Hazır Değilim Dedi, Ama Geldi…
Hazır Değilim Dedi, Ama Geldi…
Her gün ve her an ölümden bir davet var bana:
Bana gel, diye.
Ben de hep erteliyorum:
Hazır değilim, diye.
Bahanelerim Hazır:
İşim daha bitmedi, diye.
Sonunda aldı beni:
İşim bitmese de…
Meğer iş burada değil, orada başlıyormuş.
Haberim yokmuş…
**********
Her gün ölüm bana bir davetiye gönderdi:
“Bana gel…” dedi.
Ben her defasında, nazikçe ama kararlı bir şekilde cevap verdim:
“Hazır değilim.”
İnsan garip bir mahlûktur. En kesin hakikati –ölümü– en çok unutan odur. Her gün binlerce insan toprağa verilirken, kalbinde hâlâ “Ben değilim” duygusuyla yaşar. Oysa ölüm, her canlının mukadder kaderidir. Ve o gün geldiğinde, hazırlıklı olup olmadığımıza bakmaz.
Alır.
Ertelemenin Bedeli
“Daha işim bitmedi” deriz.
Oysa dünya işleri hiçbir zaman bitmez.
Çocuk büyür, sonra evlenir, torun olur, derken bir iş daha, bir meşguliyet daha…
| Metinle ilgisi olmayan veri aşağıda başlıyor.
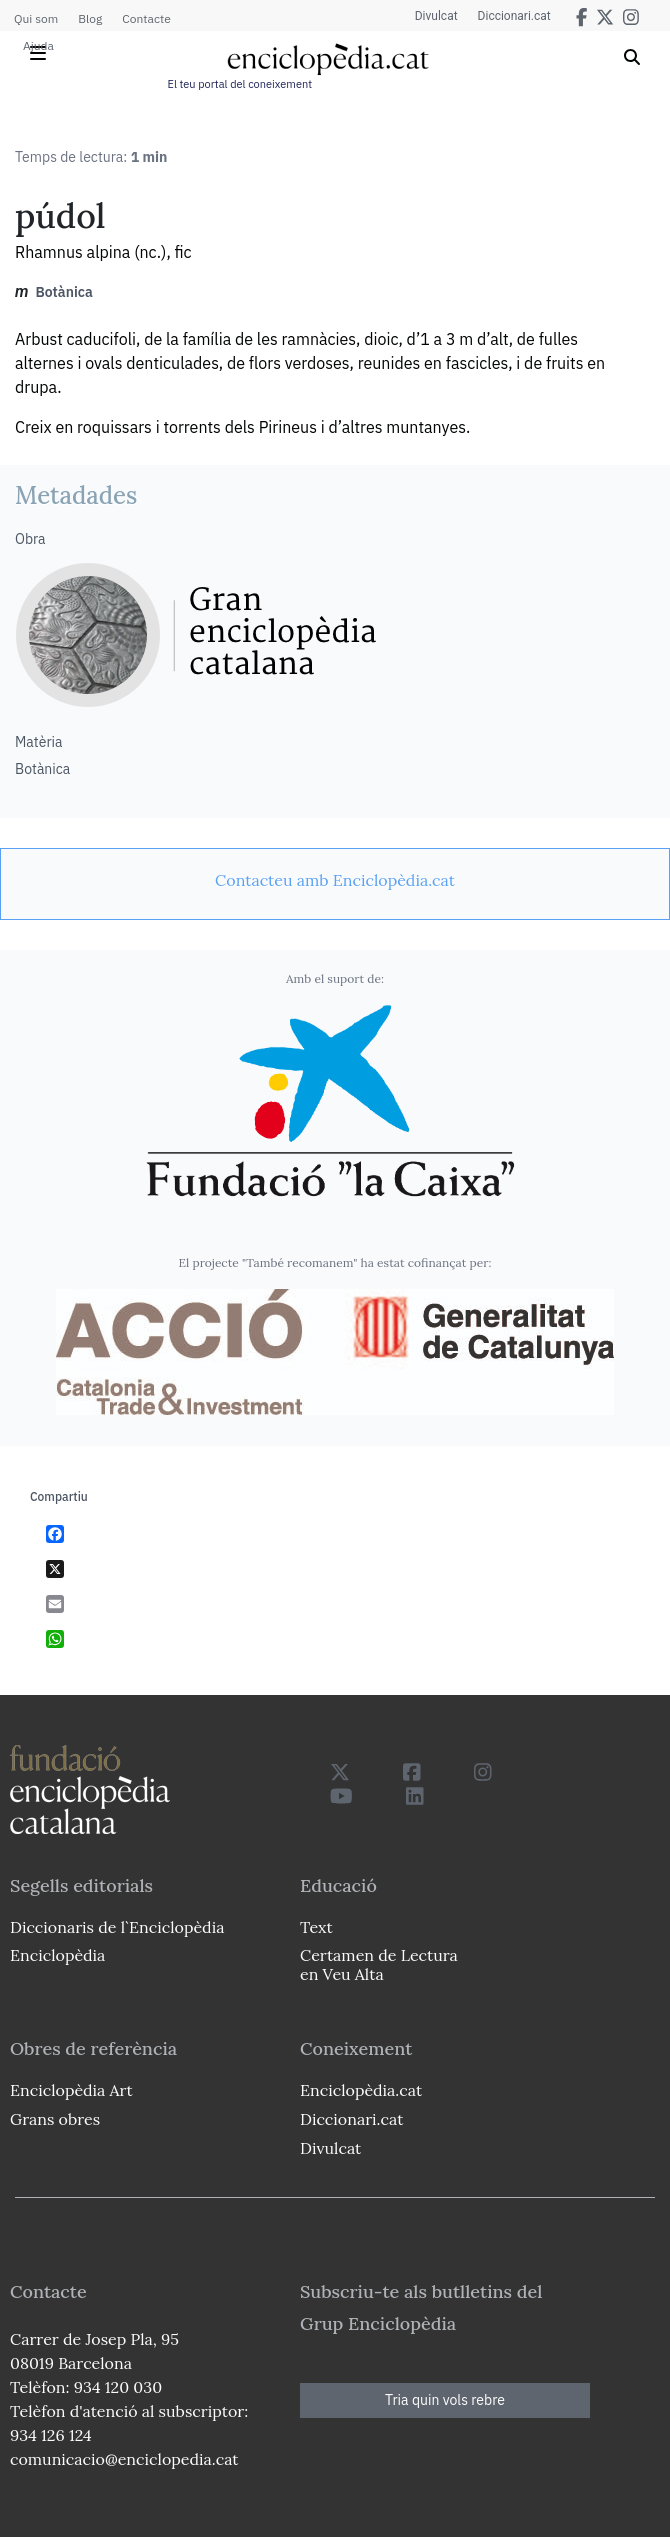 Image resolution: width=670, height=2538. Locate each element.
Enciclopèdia (57, 1955)
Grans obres (55, 2119)
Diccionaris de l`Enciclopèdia (117, 1927)
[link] (335, 880)
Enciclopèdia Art (71, 2090)
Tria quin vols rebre (445, 2400)
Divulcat (436, 16)
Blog (90, 18)
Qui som (36, 18)
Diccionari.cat (514, 16)
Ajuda (38, 45)
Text (316, 1927)
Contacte (146, 18)
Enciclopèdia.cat (361, 2090)
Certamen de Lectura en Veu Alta (379, 1964) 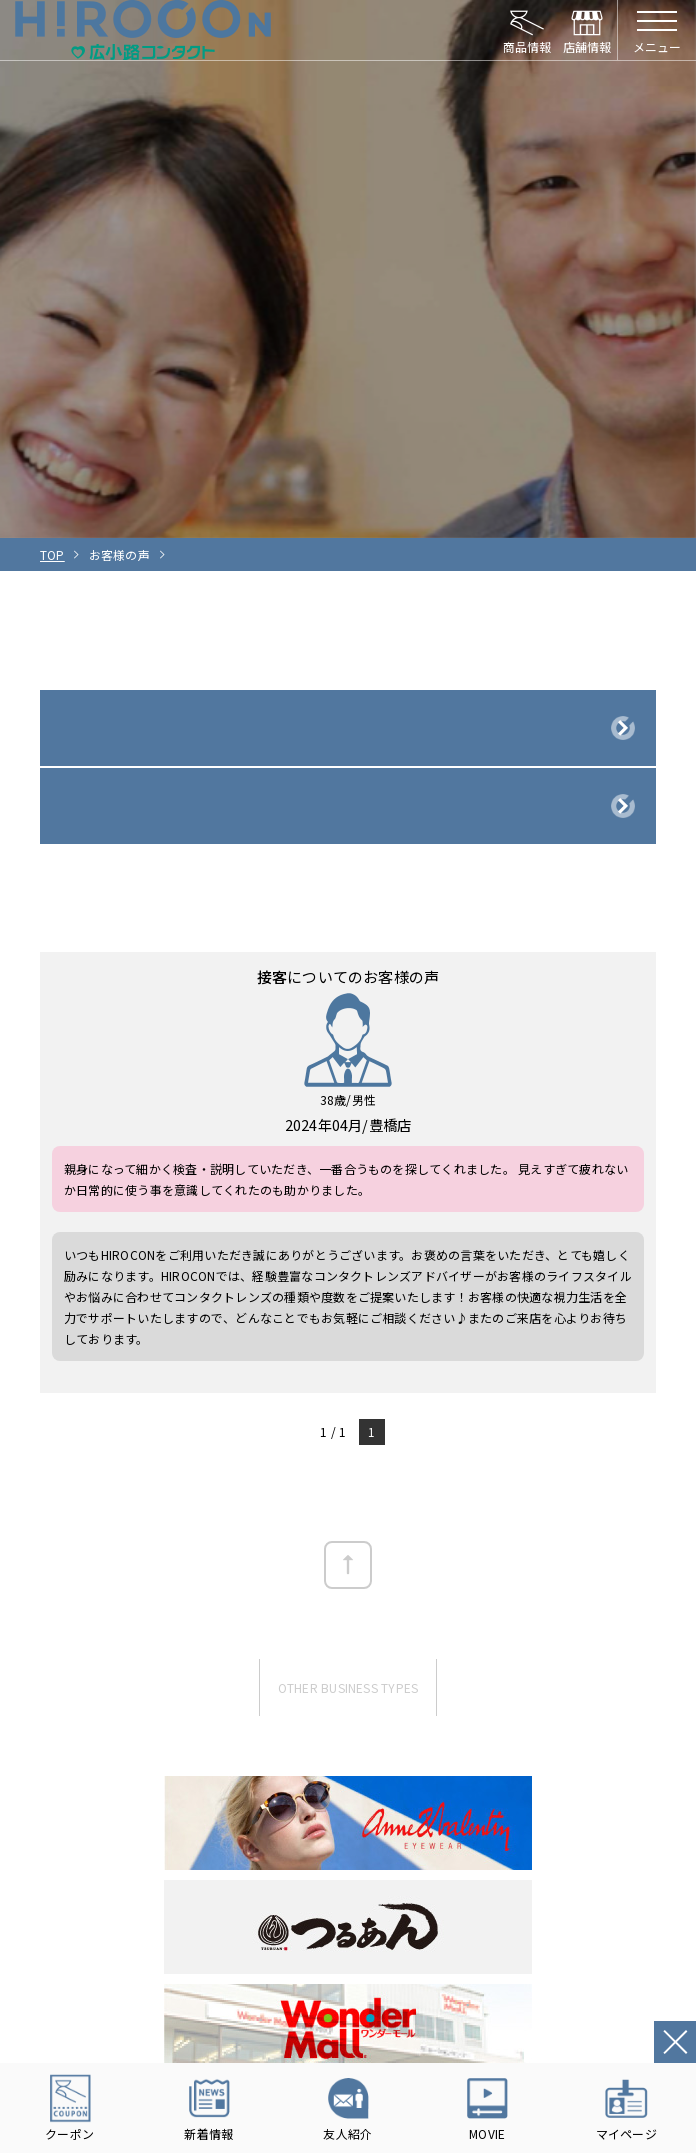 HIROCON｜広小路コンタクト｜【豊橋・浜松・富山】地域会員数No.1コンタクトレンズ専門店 (143, 30)
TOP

Ama ölüm, “işin bitti mi?” demez.
O, vaktin doldu mu? der.
Ve çoğu kez cevap: “Evet, doldu…”
Oysa insan kendini kandırır. Bahaneler üretir:
Daha gençtim…
Henüz tevbe etmemiştim…
Biraz daha ibadet edecektim…
Bir Hac yapıp dönecektim…
Ama hiçbir bahane, Ecel Meleği’ni durdurmaz.
İş Burada Değil, Orada Başlıyor
En acısı da şudur: Ölüm geldiğinde fark ederiz ki, asıl “iş” burada değilmiş. Asıl imtihan, asıl muhasebe, asıl gerçek orada başlıyormuş.
Ama “hazır değilim” dediğimiz şey, aslında hazırlıksız yakalanmaktan başka bir şey değilmiş.
Kabir kapısı kapanınca anlarız:
Asıl iş şimdi başlıyor.
Malım gitmiş, sevdiklerim dönmüş, amelim kalmış.
Namazım eksik, tevbe etmemişim, hak helalleşmemiş…
Ne Zaman Hazır Olur İnsan?
Cevap basit:
Hazırlanırsa, hazır olur.
O hâlde:
Her gün ölümü anmalı,
Her geceyi son gece bilip tevbe etmeli,
Her namazı, son namaz huşûsunda kılmalı,
Her sözümüzü, her hakkımızı, her adımımızı “kabir arkası”nı düşünerek atmalıyız.
Çünkü ölüm, beklemiyor.
Sonuç:
Bir gün geldiğinde, ölüm bize şöyle der:
“Ben seni çoktan çağırdım… ama sen ‘hazır değilim’ dedin. Şimdi geldim… işin başlıyor.”
Ve biz, gözümüz açık, ama elimiz boş bir şekilde bakarız arkamızda kalan dünyaya.
Keşke bir gün daha verilseydi…
Ama o gün artık yoktur.
Özet:
Bu makalede, insanın ölüm çağrısını sürekli ertelemesi ve “hazır değilim” bahanesiyle oyalanması ele alınır. Dünya meşguliyetlerinin hiç bitmeyeceği, fakat ölümün vakit dolduğunda mutlaka geleceği vurgulanır. Asıl hazırlığın bu dünyada değil, ölüm sonrasında başlayacak hakiki hayata yönelik olması gerektiği anlatılır. Hazır olmamanın bahaneyle değil, gayretle aşılabileceği belirtilir. Ölümün her gün davet ettiği ve en doğru cevabın “bugün hazır olmak” olduğu hatırlatılır.